1
votes

I'm trying to fit a parabola into a simple generated dataset using linear regression, however no matter what I do the curve I get straight out of the model turns out to be an incomprehensible mess.

import numpy as np
import matplotlib.pyplot as plt
from sklearn.linear_model import LinearRegression

#xtrain, ytrain datasets have been generated earlier

model = LinearRegression(fit_intercept = True)
model.fit(np.hstack([xtrain, xtrain**2]), ytrain)  
xfit = np.linspace(-3,3,20)  
yfit = model.predict(np.hstack([xtrain, xtrain**2]))
plt.plot(xfit, yfit)
plt.scatter(xtrain, ytrain, color="black")

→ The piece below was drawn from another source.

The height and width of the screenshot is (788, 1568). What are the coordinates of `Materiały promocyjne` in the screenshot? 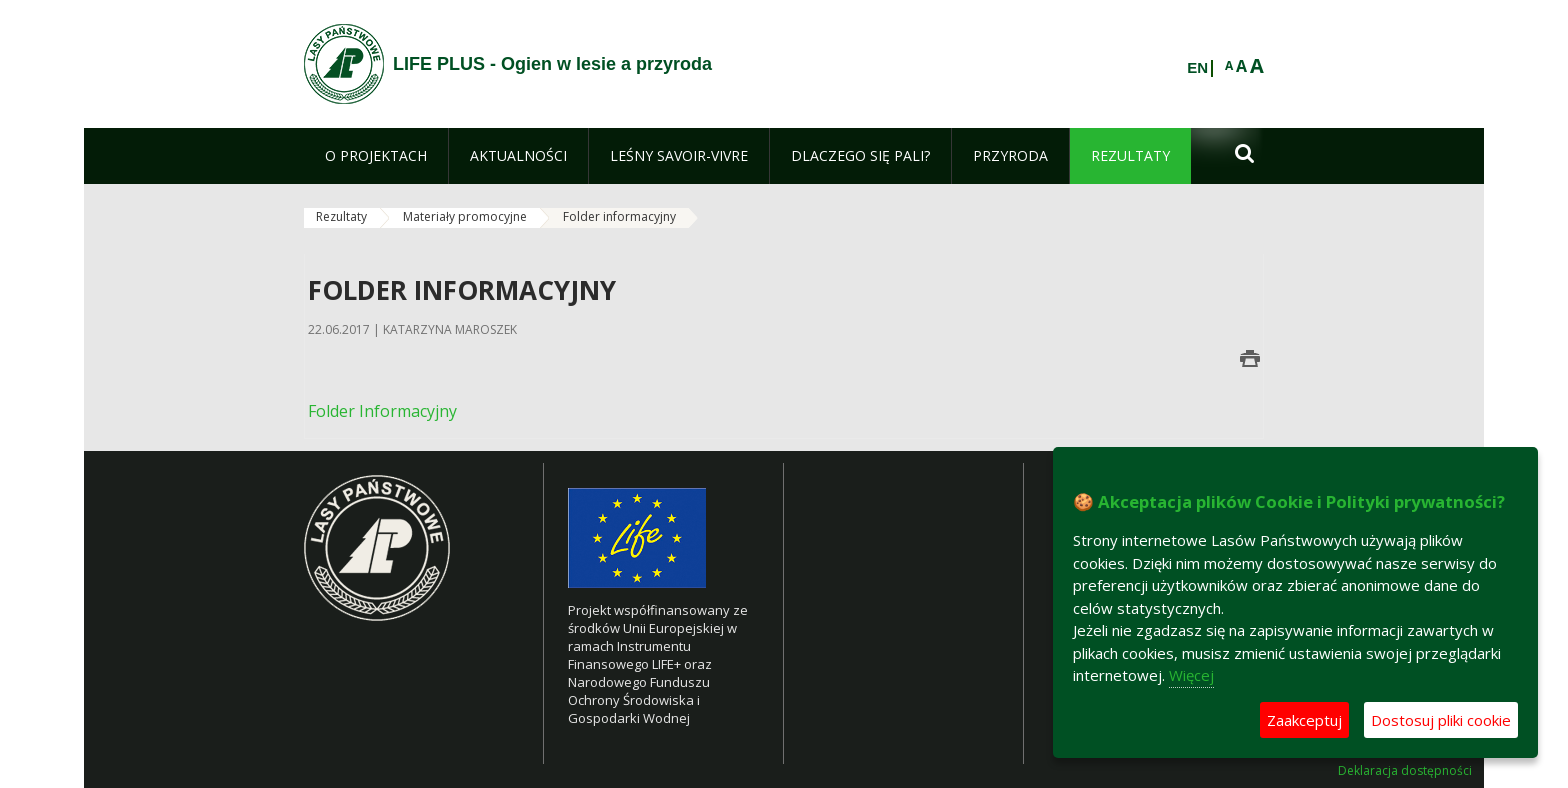 It's located at (465, 216).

This code outputs following graph:

Code output

However, when I manually generate the plot from the coefficients that the model produces by simply changing in the following line of code, I get exactly the result I want.

Manual output

yfit = model.coef_[0]*xfit + model.coef_[1]*xfit**2 + model.intercept_

This seems like a bit of a clunky way of going about things so I'd like to learn how to generate the curve properly. I think the issue must be the discrete nature of my data but I haven't been able to figure it out on my own.

1
there's a type.. it should be model.predict(np.hstack([xfit, xfit**2]))StupidWolf

1 Answers

1
votes

Here is your bug fixed:

yfit = model.predict(np.hstack([xfit, xfit**2]))

In your code you are plotting xfit values on X-axis while f(xtrain) on Y-axis.